Well, I finally took the astrophotography "plunge"...........

STM

Senior Member
I have been shooting the moon for years with lots of success but after photographing (or rather trying in my opinion at least) to photograph the Jupiter/Saturn conjunction the other night and not being at all happy with the results, I decided to get a telescope. The Celestron Nexstar 8 SE was very highly rated and the package I got from Adorama should satisfy me for many years to come. I have always had an interest in the stars and planets but never really did much to photograph them. Growing up in the 60's with the space race between us and the Ruskies in a full gallop, I like nearly every red blooded American kid, became intensely interested in space.

Below is the package I got from Adorama. Like seemingly every middle-end telescope online, regardless of manufacture, they are all backordered so it could be March before I actually see it!

telescope.jpg
 

Peter7100

Senior Member
Looking forward to seeing the results when you finally get it. Always fancied something like that myself but living in Scotland with so many cloudy days/nights it would be a waste of time :sorrow:
 

BF Hammer

Senior Member
Congratulations, it looks like a beautiful telescope!
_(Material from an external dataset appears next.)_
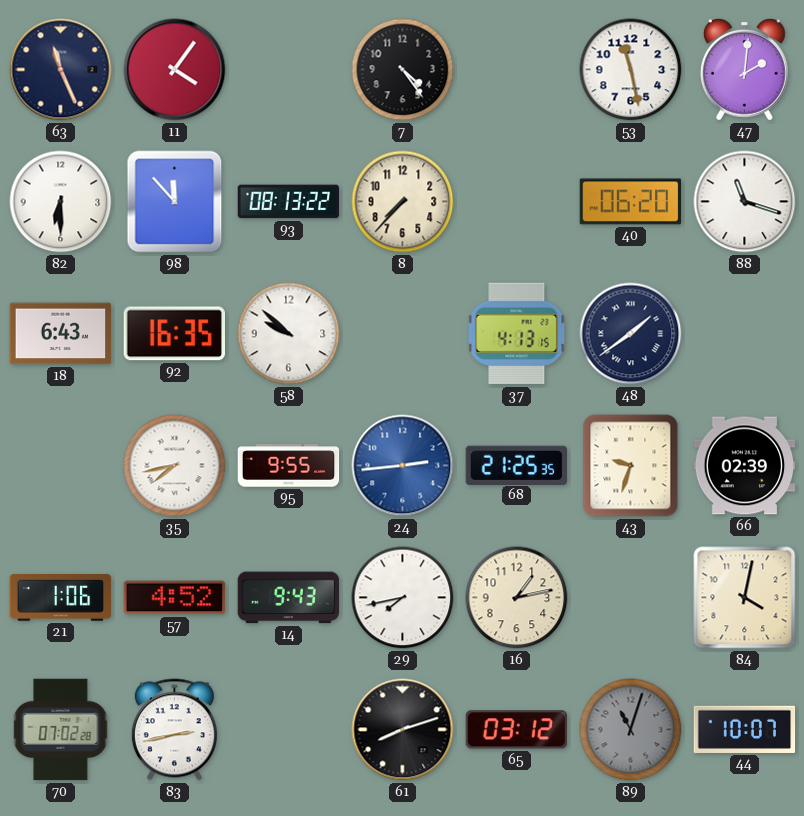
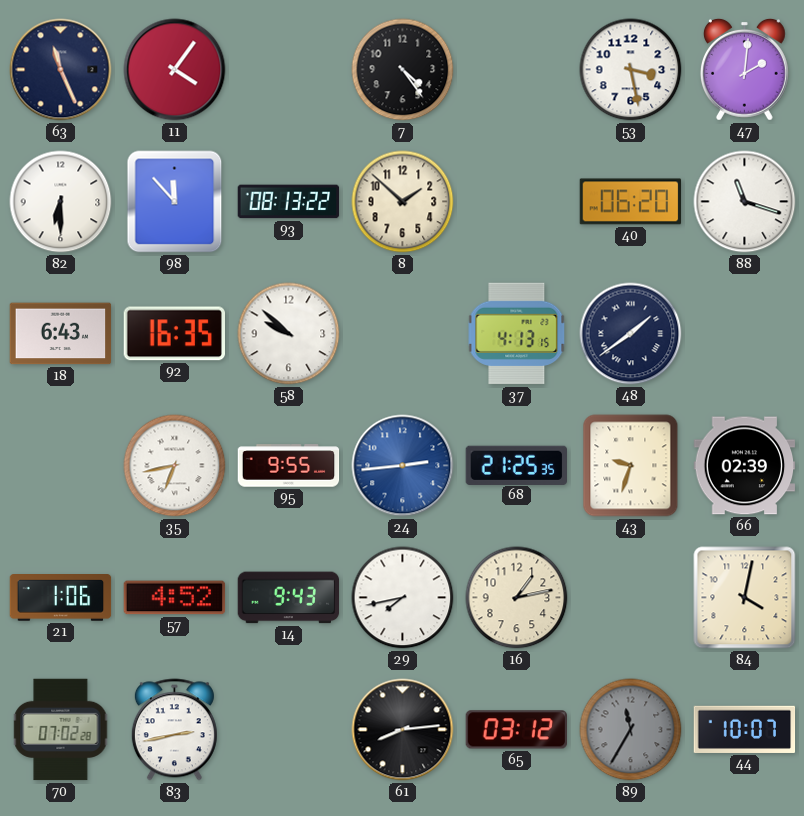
53: 11:28 -> 3:28
8: 7:37 -> 1:52
35: 7:43 -> 6:43
61: 8:12 -> 8:14
89: 11:03 -> 11:35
I personally have been resisting the urge to buy a telescope, but I do keep researching the subject. I have purchased a go-to telescope mount for my conventional D750 and 150-600mm lens setup.

The general advice I keep running across from experienced astrophotographers is for a beginner to buy a refractor-type telescope (glass lenses, no mirror) as the Newtonian (reflector type) telescopes need an experienced user. The mirror will lose collimation sometimes as often as each use and need the extra step of at least testing that. How-to article here. Refractors work well for deep-sky targets like nebulae and galaxies. Planets often are better targets for the Newtonian type. And the alt-azimuth mount with that scope is actually not suited for photography beyond short exposures like used for planets. Longer exposures need an equatorial mount that maintains the rotational angle of the target.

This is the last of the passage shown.